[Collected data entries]
○ ○ ○ ○ ○ ○ ○
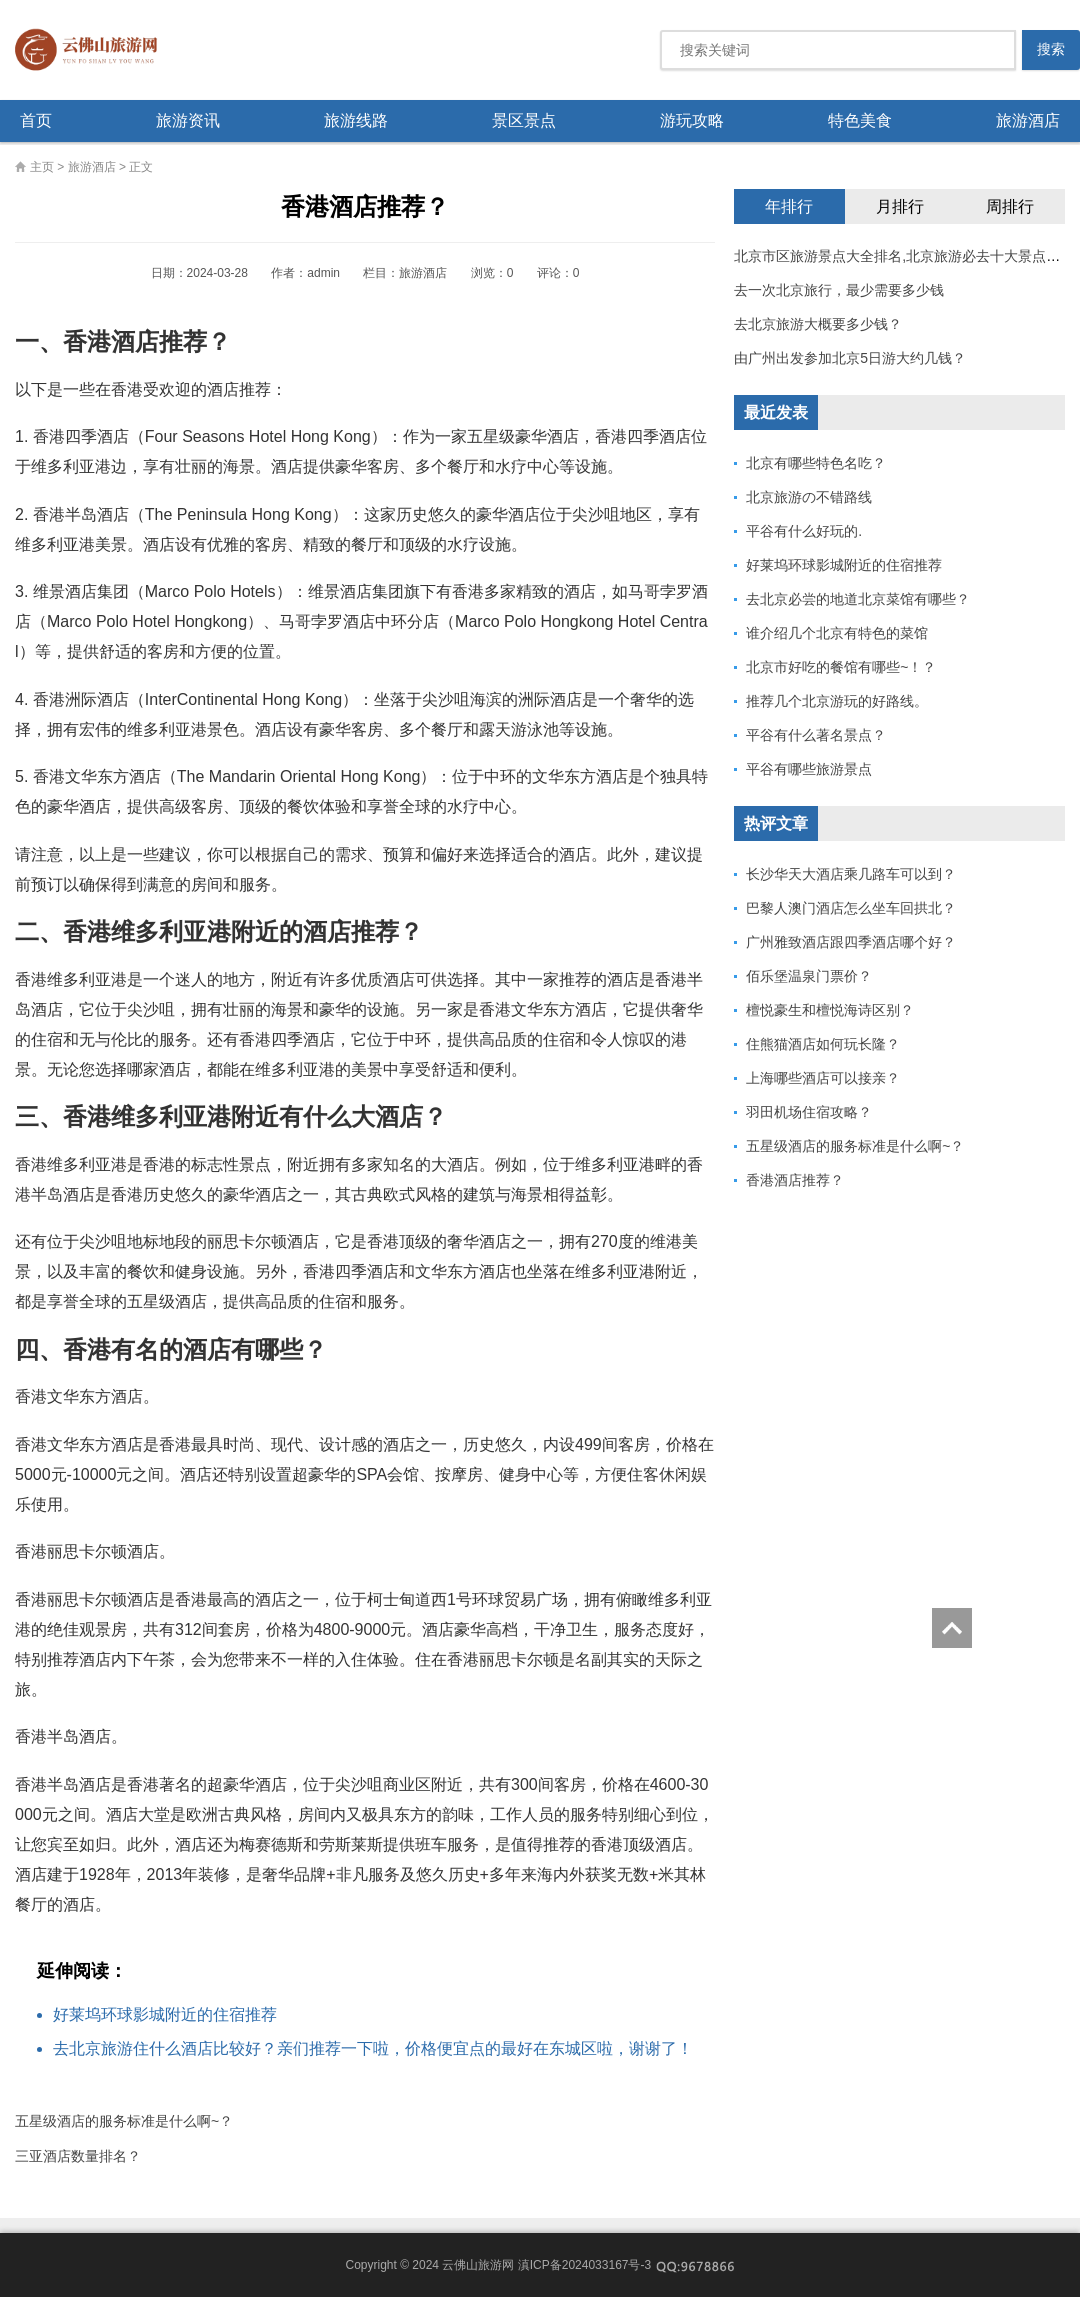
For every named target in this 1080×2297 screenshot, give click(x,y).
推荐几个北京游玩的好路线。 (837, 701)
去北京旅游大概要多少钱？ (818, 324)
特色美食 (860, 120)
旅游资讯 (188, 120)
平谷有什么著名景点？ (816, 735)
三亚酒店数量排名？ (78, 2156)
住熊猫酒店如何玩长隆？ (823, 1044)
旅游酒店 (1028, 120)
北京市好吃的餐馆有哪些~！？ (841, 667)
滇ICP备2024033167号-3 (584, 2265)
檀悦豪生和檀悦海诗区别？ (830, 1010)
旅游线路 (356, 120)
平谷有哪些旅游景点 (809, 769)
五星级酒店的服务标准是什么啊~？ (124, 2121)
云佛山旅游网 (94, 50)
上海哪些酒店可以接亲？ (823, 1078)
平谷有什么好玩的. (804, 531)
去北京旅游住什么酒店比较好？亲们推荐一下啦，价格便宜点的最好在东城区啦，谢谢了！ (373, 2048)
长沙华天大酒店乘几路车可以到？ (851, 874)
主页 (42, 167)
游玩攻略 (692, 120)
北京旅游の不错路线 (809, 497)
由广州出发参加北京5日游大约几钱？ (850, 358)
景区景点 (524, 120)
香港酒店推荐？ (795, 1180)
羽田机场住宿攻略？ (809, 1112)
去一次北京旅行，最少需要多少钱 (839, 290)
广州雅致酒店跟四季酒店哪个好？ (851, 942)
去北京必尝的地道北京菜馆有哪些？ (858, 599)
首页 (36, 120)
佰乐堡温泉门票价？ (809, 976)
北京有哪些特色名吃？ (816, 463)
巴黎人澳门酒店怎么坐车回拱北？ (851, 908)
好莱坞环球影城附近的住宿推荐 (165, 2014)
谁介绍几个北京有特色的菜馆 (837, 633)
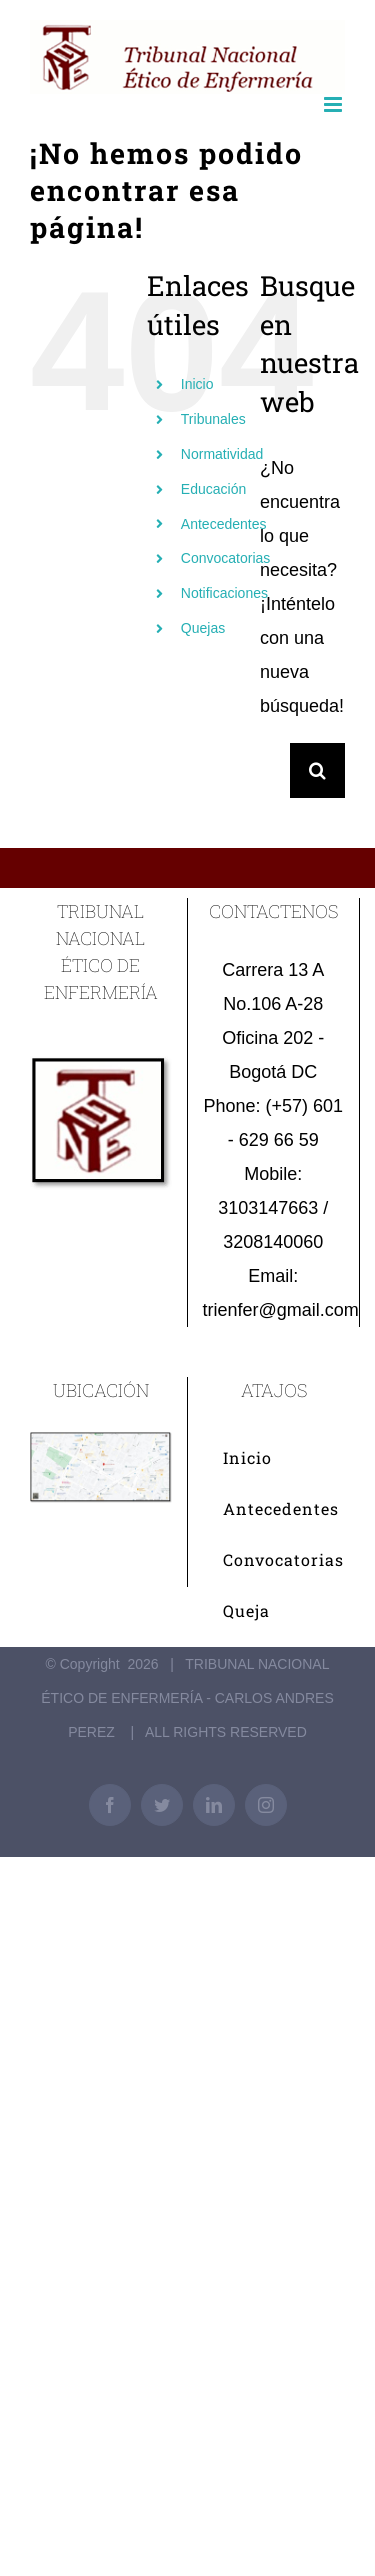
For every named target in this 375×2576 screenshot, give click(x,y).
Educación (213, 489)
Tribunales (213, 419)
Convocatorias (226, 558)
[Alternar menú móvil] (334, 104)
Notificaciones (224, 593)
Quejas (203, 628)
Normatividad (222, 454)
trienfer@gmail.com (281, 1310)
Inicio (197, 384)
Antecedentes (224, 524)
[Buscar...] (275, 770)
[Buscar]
○ ○ ○ ○ ○ ○ ○
## Aim of the task:
Taking the lines above, repeat exactly those from the line that contains "推荐几个北京游玩的好路线。 (837, 701)" through the line that contains "首页 (36, 120)", and both of those lines as well. Include nothing else.

## Task result:
推荐几个北京游玩的好路线。 (837, 701)
去北京旅游大概要多少钱？ (818, 324)
特色美食 (860, 120)
旅游资讯 (188, 120)
平谷有什么著名景点？ (816, 735)
三亚酒店数量排名？ (78, 2156)
住熊猫酒店如何玩长隆？ (823, 1044)
旅游酒店 (1028, 120)
北京市好吃的餐馆有哪些~！？ (841, 667)
滇ICP备2024033167号-3 (584, 2265)
檀悦豪生和檀悦海诗区别？ (830, 1010)
旅游线路 (356, 120)
平谷有哪些旅游景点 (809, 769)
五星级酒店的服务标准是什么啊~？ (124, 2121)
云佛山旅游网 (94, 50)
上海哪些酒店可以接亲？ (823, 1078)
平谷有什么好玩的. (804, 531)
去北京旅游住什么酒店比较好？亲们推荐一下啦，价格便宜点的最好在东城区啦，谢谢了！ (373, 2048)
长沙华天大酒店乘几路车可以到？ (851, 874)
主页 (42, 167)
游玩攻略 (692, 120)
北京旅游の不错路线 (809, 497)
由广州出发参加北京5日游大约几钱？ (850, 358)
景区景点 (524, 120)
香港酒店推荐？ (795, 1180)
羽田机场住宿攻略？ (809, 1112)
去一次北京旅行，最少需要多少钱 (839, 290)
广州雅致酒店跟四季酒店哪个好？ (851, 942)
去北京必尝的地道北京菜馆有哪些？ (858, 599)
首页 (36, 120)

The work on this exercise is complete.